0–6 yaş temel gelişim döneminde çocuk için en güvenli varlık olan anne tarafından “oyalansın, ağlamasın, uyusun, yemek yesin” gerekçeleriyle çocuğunun önüne veya eline telefon-tablet verilmesi, çocuğunun zihnine bu cihazların güvenilir cihazlar olarak kodlanmasına sebep oluyor.
İlerleyen yıllarda özellikle de ders çalışma konusu öne sürülerek “bırak artık şu telefonu-tableti” söylemi çocuğun kafasında sorgulamaya neden oluyor. Çocuğun bu sorgulaması mantıklı bir açıklamayla giderilemediği takdirde çatışma ve itaatsizliğe dönüşüyor.
Araştırmalara göre sadece 1 dakika kitap okuyoruz
Küçük yaşlardan itibaren sınırsız ve kontrolsüz telefon, tablet, video ve oyun kullanımı çocuklarda ruhsal ve bedensel bir takım rahatsızlıkları ortaya çıkarıyor.
Her yıl yayınlanan Global Dijital Raporun 2017 yılı Türkiye verileri yayınlanıyor. Türkiye’de yüzde 13 artışla 54,33 milyon aktif internet kullanıcısı ve yüzde 6 artışla 51 milyon aktif sosyal medya kullanıcısı bulunuyor.
Ancak TÜİK 2017 raporuna bakıldığında günlük ortalama kitap okuma süresinin yalnızca 1 dakika olduğu göze çarpıyor.
Peki bu bağımlılıktan nasıl kurtulacağız?
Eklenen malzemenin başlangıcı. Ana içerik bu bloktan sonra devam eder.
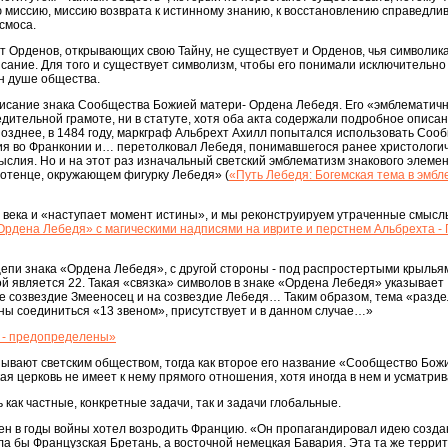
 миссию, миссию возврата к истинному знанию, к восстановлению справедлив
смоса.
ет Орденов, открывающих свою Тайну, не существует и Орденов, чья символик
сание. Для того и существует символизм, чтобы его понимали исключительно
ен душе общества.
описание знака Сообщества Божией матери- Ордена Лебедя. Его «эмблематич
едительной грамоте, ни в статуте, хотя оба акта содержали подробное описан
Позднее, в 1484 году, маркграф Альбрехт Ахилл попытался использовать Соо
я во Франконии и… перетолковал Лебедя, понимавшегося ранее христологич
слия. Но и на этот раз изначальный светский эмблематизм знакового элеме
отенце, окружающем фигурку Лебедя» (
«Путь Лебедя: Богемская тема в эмбл
я века и «наступает момент истины», и мы реконструируем утраченные смыслы
Ордена Лебедя» с магическими надписями на иврите и перстнем Альбрехта - 
цепи знака «Ордена Лебедя», с другой стороны - под распростертыми крылья
ой является 22. Такая «связка» символов в знаке «Ордена Лебедя» указывает
е созвездие Змееносец и на созвездие Лебедя… Таким образом, тема «разд
ны соединиться «13 звеном», присутствует и в данном случае…»
 - предопределены»
ывают светским обществом, тогда как второе его название «Сообщество Божи
кая церковь не имеет к нему прямого отношения, хотя иногда в нем и усматри
как частные, конкретные задачи, так и задачи глобальные.
ден в годы войны хотел возродить Францию. «Он пропагандировал идею созд
а бы Французская Бретань, а восточной немецкая Бавария. Эта та же терри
Telefon hep elimizde…
Diğer bağımlılık türlerinde çözüm süreci bireyi bağımlı olduğu maddeden tamamen uzaklaştırarak ve arındırarak ilerliyor.
Oyun, Telefon, İnternet ve Sosyal Medya Bağımlılığının çözümünde ve sonrasında kişiyi bağımlı olduğu nesneden tamamen uzaklaştırmak, çevresel şartlar yüzünden mümkün olamıyor.
Dolayısıyla Oyun, Telefon, İnternet ve Sosyal Medya Bağımlılığı, diğer bağımlılık türlerine nazaran çözümü handikaplı bir bağımlılık türü olarak öne çıkıyor.
Bu sebeple kişinin kendini ve çocuklarını Oyun, Telefon, İnternet ve Sosyal Medya Bağımlılığından korumanın çözüm aramaktan daha kolay ve mantıklı olacağını belirtiyor.
Psikolojik Danışman Furkan Zenuni’nin önerileri ise şöyle;
- Ailelerin çocuklarının zihinsel ve duygusal tatminlerini sağlamaları çok önemlidir.
- Çocuğun suni mutluluk kaynaklarına ihtiyacı kalmayacak şekilde yetiştirilmesine özen gösterilmelidir.
- Oyun, Telefon, İnternet ve Sosyal Medya kullanımı var olan çocuklar sistematik bir şekilde tüketen taraftan üreten tarafa yönlendirilmeli, ellerindeki teknolojik imkanları; öğrenmek, gelişmek ve üretmek için kullanmaya teşvik edilmelidir.
- Çocuğun kodlama öğrenmesi, program veya uygulama yazabilmesi, web tasarımı bilmesi ona ileride hangi mesleği yaparsa yapsın başarı getirecektir.